Alexandria Engineering Journal (Nov 2024)
A multi-scale embedding network for unified named entity recognition in Chinese Electronic Medical Records
Abstract
Named Entity Recognition (NER) in Chinese Electronic Medical Records (EMRs) is crucial for enhancing healthcare quality and efficiency. However, the unique complexity of the Chinese language and the unstructured format of medical texts create significant challenges. To address these issues, we propose MSCNER, a unified Multi-Scale Embedding Network designed specifically for NER in Chinese EMRs. MSCNER navigates linguistic and contextual challenges by employing a character relation classification scheme.
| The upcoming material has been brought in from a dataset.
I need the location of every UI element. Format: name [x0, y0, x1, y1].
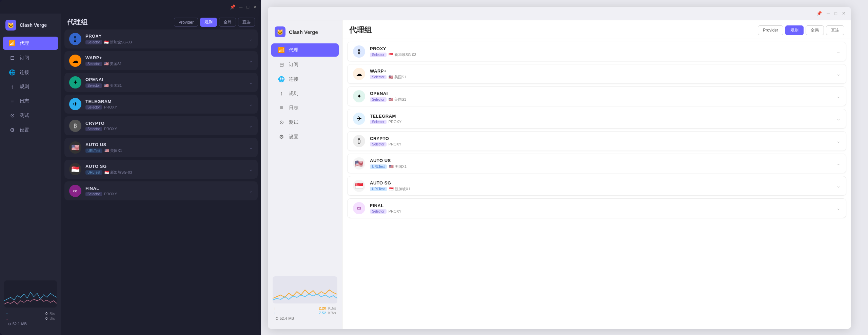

The model first extracts detailed contextual information through an information extraction module and a context modeler. It then incorporates multi-scale feature extraction to gather comprehensive features across characters, words, and positions. Additionally, a weight allocation module based on an attention mechanism optimizes the recognition of complex and discontinuous entities. Experimental results on three benchmark Chinese EMR datasets demonstrate that MSCNER achieves state-of-the-art performance. It significantly surpasses existing models in terms of accuracy and reliability. These findings underscore the potential of MSCNER to improve NER in medical applications, paving the way for more effective and scalable healthcare data systems and broader applications in other language processing tasks.